+++ Dataset

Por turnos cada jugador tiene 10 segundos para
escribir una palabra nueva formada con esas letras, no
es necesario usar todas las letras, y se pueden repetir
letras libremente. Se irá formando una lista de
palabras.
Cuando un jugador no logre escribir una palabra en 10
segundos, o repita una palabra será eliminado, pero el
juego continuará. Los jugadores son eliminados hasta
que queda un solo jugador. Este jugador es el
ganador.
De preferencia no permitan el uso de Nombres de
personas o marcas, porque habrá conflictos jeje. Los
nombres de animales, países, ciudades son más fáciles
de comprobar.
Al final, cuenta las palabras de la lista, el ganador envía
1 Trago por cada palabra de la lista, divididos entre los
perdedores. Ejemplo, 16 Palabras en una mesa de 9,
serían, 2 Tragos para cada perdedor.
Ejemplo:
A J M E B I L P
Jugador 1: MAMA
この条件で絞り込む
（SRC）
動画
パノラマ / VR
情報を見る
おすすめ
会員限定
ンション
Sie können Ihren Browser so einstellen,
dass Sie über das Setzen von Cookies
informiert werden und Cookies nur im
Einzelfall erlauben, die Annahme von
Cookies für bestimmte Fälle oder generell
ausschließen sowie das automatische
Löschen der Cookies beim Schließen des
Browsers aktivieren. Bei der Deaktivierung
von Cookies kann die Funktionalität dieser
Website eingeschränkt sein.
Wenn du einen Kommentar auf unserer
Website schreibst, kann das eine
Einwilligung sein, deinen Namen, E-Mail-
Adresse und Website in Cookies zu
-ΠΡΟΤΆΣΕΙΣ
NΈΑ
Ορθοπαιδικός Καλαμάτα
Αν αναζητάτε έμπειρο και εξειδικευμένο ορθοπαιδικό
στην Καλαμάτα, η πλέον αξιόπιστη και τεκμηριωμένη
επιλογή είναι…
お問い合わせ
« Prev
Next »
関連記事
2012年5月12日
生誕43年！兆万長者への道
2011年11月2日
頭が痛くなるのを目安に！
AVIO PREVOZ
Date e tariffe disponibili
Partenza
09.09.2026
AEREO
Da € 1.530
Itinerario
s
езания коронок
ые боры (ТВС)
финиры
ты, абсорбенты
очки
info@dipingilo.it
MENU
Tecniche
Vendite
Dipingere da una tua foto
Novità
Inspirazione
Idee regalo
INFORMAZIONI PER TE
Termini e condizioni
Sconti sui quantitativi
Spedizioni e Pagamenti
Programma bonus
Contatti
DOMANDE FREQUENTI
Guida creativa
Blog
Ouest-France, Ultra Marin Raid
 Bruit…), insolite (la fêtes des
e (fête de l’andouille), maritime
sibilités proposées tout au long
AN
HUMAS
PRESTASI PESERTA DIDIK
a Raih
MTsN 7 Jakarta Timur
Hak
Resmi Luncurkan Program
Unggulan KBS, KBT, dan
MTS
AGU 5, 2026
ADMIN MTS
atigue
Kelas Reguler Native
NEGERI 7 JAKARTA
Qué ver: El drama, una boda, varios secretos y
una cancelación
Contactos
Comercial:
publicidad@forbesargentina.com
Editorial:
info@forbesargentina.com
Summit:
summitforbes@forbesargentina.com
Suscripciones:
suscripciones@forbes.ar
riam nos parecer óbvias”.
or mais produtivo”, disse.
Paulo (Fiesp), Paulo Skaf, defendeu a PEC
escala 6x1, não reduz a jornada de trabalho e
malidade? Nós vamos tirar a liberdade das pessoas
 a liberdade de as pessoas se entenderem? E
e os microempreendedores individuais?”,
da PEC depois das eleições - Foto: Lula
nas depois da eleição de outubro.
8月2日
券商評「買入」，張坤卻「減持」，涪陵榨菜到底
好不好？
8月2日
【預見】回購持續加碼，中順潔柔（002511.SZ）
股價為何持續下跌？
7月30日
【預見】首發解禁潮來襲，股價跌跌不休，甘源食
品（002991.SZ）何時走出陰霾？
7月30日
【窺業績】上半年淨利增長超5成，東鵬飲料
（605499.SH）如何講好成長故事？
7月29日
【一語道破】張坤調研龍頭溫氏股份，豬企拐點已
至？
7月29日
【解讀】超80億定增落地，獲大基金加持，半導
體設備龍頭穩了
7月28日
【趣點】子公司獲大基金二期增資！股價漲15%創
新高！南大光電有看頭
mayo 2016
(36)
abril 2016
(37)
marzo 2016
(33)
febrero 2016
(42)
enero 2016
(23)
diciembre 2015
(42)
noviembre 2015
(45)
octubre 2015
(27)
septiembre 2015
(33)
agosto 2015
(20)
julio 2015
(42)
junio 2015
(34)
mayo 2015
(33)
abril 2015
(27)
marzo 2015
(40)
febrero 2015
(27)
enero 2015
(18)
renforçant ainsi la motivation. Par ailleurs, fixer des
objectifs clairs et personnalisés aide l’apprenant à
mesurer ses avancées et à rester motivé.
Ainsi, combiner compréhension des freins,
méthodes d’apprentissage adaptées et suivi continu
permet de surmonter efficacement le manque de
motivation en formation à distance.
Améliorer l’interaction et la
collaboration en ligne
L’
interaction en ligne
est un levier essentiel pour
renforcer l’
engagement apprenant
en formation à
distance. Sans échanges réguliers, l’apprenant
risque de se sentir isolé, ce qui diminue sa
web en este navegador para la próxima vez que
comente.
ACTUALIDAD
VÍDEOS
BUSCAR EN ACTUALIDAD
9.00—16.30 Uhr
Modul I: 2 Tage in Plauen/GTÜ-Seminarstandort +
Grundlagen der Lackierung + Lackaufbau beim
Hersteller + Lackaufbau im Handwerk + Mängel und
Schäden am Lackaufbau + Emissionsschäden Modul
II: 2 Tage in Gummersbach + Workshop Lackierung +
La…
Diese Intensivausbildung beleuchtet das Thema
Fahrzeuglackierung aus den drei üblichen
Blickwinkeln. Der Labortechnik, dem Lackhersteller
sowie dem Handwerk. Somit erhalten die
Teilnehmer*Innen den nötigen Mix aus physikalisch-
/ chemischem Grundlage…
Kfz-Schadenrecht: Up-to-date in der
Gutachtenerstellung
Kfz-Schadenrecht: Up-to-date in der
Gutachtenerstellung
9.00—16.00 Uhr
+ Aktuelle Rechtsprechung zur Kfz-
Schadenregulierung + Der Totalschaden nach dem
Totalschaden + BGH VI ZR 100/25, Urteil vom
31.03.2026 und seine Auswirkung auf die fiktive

++++++

> _Exercise goal_: Everything above from the line with "informiert werden und Cookies nur im" to the line with "στην Καλαμάτα, η", both included, must be repeated exactly, and nothing outside that range.

> _Solution below_:
informiert werden und Cookies nur im
Einzelfall erlauben, die Annahme von
Cookies für bestimmte Fälle oder generell
ausschließen sowie das automatische
Löschen der Cookies beim Schließen des
Browsers aktivieren. Bei der Deaktivierung
von Cookies kann die Funktionalität dieser
Website eingeschränkt sein.
Wenn du einen Kommentar auf unserer
Website schreibst, kann das eine
Einwilligung sein, deinen Namen, E-Mail-
Adresse und Website in Cookies zu
-ΠΡΟΤΆΣΕΙΣ
NΈΑ
Ορθοπαιδικός Καλαμάτα
Αν αναζητάτε έμπειρο και εξειδικευμένο ορθοπαιδικό
στην Καλαμάτα, η πλέον αξιόπιστη και τεκμηριωμένη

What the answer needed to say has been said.